How the University had turned its wisdom upon itself, and seen the fallibility of man, and acted to remove that element from its own administration. It had been a very long time since mere human decisions had guided it, since bureaucracy and greed had played a role in the administration of the world. It was only among the University Students that folly remained despite The University’s rigorous selection; of the few tens of thousands chosen around the world each year, one in ten would squander the priceless gift of Education, and another one in twenty would fail its rigors despite their best efforts.

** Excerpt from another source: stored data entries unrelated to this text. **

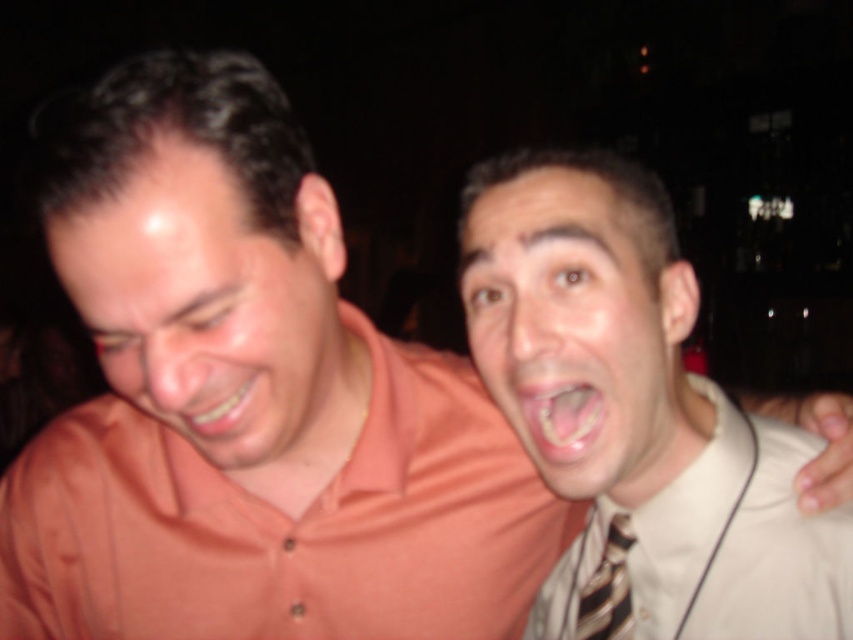 You are a photographer holding a camera and want to take a photo of the scene. The camera is currently positioned at point [646,593]. You need to adjust your position so that you are exactly 30 inches away from the camera to achieve the desired framing. In which direction should you move relative to the current position?

Since the point [646,593] and the camera are currently 27.19 inches apart, you need to move away from the camera by approximately 2.81 inches to reach the desired 30 inches distance.

You are designing a poster and need to place two elements based on their sizes. You have a matte orange shirt at left and a pink glossy tongue at center. Which object should you make larger in your design to maintain accuracy?

The matte orange shirt at left should be made larger in the design because its width is greater than that of the pink glossy tongue at center.

You are a photographer trying to capture a candid shot of the pink glossy tongue at center without including the matte orange shirt at left in the frame. Based on their positions, is this possible?

The matte orange shirt at left is in front of the pink glossy tongue at center, so the photographer cannot capture the pink glossy tongue at center without including the matte orange shirt at left in the frame. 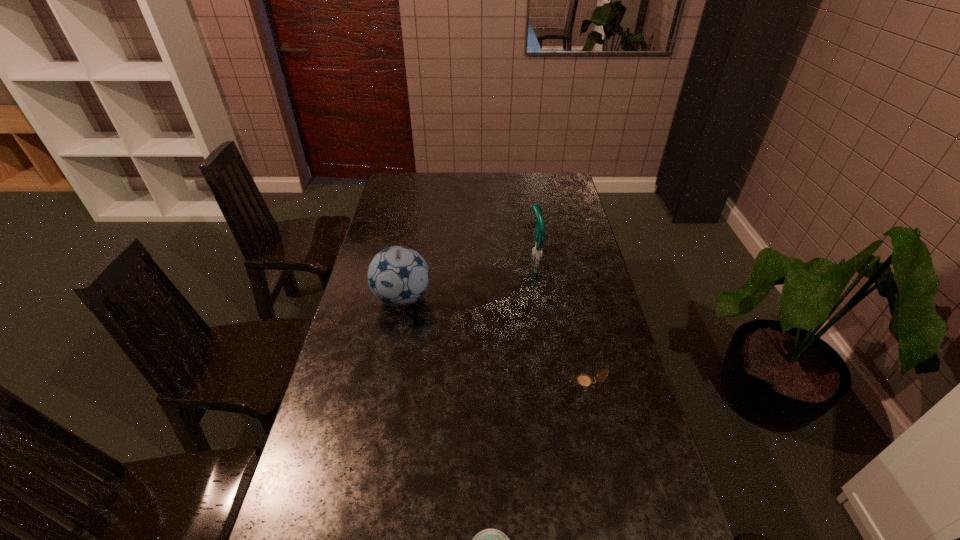 Identify the location of the second object from right to left. (540, 232).

Where is `bottle opener`? bottle opener is located at coordinates (540, 232).

Where is `the third nearest object`? The image size is (960, 540). the third nearest object is located at coordinates (398, 276).

Locate an element on the screen. the leftmost object is located at coordinates (398, 276).

The height and width of the screenshot is (540, 960). In order to click on the rightmost object in this screenshot , I will do `click(585, 381)`.

What are the coordinates of `the third farthest object` in the screenshot? It's located at (585, 381).

Where is `vacant space located at the jaws of the third object from left to right`? This screenshot has width=960, height=540. vacant space located at the jaws of the third object from left to right is located at coordinates (502, 254).

Find the location of `vacant space located 0.120m at the jaws of the third object from left to right`. vacant space located 0.120m at the jaws of the third object from left to right is located at coordinates (497, 254).

You are a GUI agent. You are given a task and a screenshot of the screen. Output one action in this format:
    pyautogui.click(x=<x>, y=<y>)
    Task: Click on the free space located 0.350m at the jaws of the third object from left to right
    
    Given the screenshot: What is the action you would take?
    pyautogui.click(x=439, y=254)

Find the location of a particular element. free space located on the side with brand of the third nearest object is located at coordinates (396, 336). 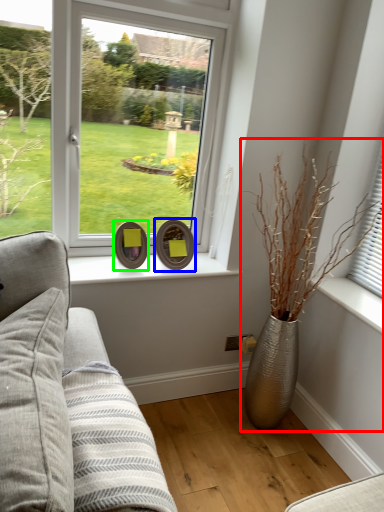 Question: Which object is positioned closest to houseplant (highlighted by a red box)? Select from picture frame (highlighted by a blue box) and picture frame (highlighted by a green box).

Choices:
 (A) picture frame
 (B) picture frame

Answer: (A)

It was not merely human history that Albert learned. Alone among his classmates, The University chose for him courses of study that took him deep into the Restricted Archives, regions where The University’s own processes of deliberation had been recorded. Organization charts, acceptance criteria, secrets that many of the Uneducated would beamingly murder to learn, to gain their own entry into the ranks of their betters. He began from the most ancient of files and moved forward.

Many of Albert’s classmates had dissipated their precious days, losing the favor of The University but still through its grace permitted their full term of freedom. Albert did not travel. Albert did not spend his nights in drunken stupors. Albert was engaged, in the fullest sense of the word. The University guided Albert, drove Albert, but where it drove him was deeper and deeper into itself, into understanding how The University had once functioned, how it grew over time, how its Policies and Procedures had developed into the heart of the world.

When six years had passed, Albert was given the highest of trials The University had to offer. He would not be given the multiple-choice tests that his wastrel classmates would take (and fail), to perfunctorily prove their lack of worth. He would not sit for days filling out Blue Book after Blue Book, demonstrating his grasp of rote facts and simple analysis. He would not even sit before a panel of Professors to be judged for fitness to join their exalted ranks.

No, Albert stood before The University itself, the hallowed Seal etched into the floor of an ancient chamber. Speakers and sensors embedded into every wall left The University aware of his presence at its symbolic heart as he faced his Final Examination.

The University asked him, “What went wrong?”

© 2016 by PC Keeler


Author’s Note:  One evening, my writing group, the Fairfield Scribes (collective authors of Z Tales: Stories from the Zombieverse), assembled in my living room, with the express purpose of shamelessly engaging in literary generation. That afternoon, I had been working on unpacking boxes of books, and came across “Legends of the Ferengi” – in which it was noted that those avaricious aliens would decades’ worth of debt to pay for a prestigious education, a concept that was just a joke when the book was written. Nowadays, that doesn’t seem quite so funny… and it doesn’t show signs of stopping.


MePictureBorn in the far-off days of the Second Millennium, PC Keeler spends his days writing detailed instructions for very dim but precise silicon brains to follow and finds it a relaxing change of pace to write more conversationally for charming, handsome, intellectual readers like you.  He enjoys past, present, and future, preferably all at once. Steampunk and Ren Faires work well for this.